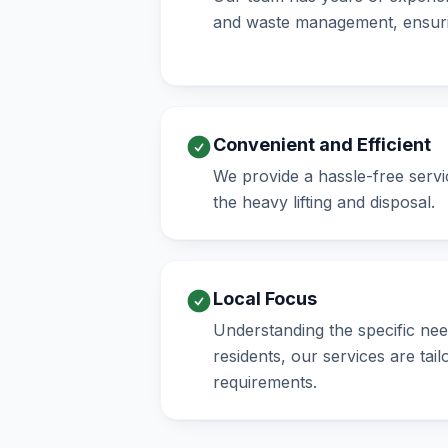
and waste management, ensuri
Convenient and Efficient
We provide a hassle-free servic
the heavy lifting and disposal.
Local Focus
Understanding the specific n
residents, our services are tai
requirements.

====

Without altering anything, output all the lines above but none of the images.

:: SOLUTION FOR THIS EXERCISE ::
and waste management, ensuri
Convenient and Efficient
We provide a hassle-free servic
the heavy lifting and disposal.
Local Focus
Understanding the specific n
residents, our services are tai
requirements.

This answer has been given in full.